:: LISTED ENTRIES ::

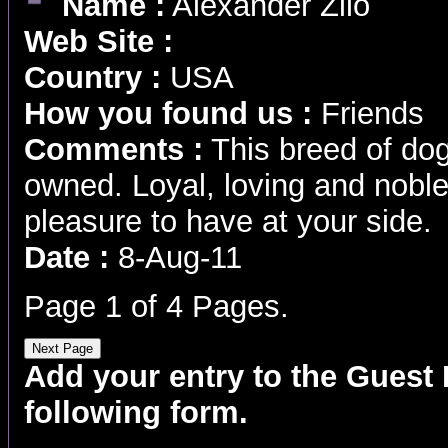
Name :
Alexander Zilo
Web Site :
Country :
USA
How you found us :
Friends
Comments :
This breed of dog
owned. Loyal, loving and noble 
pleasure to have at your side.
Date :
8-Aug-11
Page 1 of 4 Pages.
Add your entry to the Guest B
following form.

:::
:: LISTED ENTRIES ::

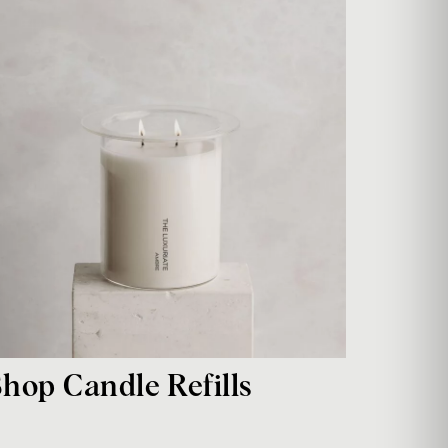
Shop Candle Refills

:::

• **WHAT IS EXPECTED**
Output should match, line for line, the stretch of the material above from the line holding "Alexander Zilo" through the line holding "following form.".

• **RESPONSE FOR THIS EXERCISE**
Alexander Zilo
Web Site :
Country :
USA
How you found us :
Friends
Comments :
This breed of dog
owned. Loyal, loving and noble 
pleasure to have at your side.
Date :
8-Aug-11
Page 1 of 4 Pages.
Add your entry to the Guest B
following form.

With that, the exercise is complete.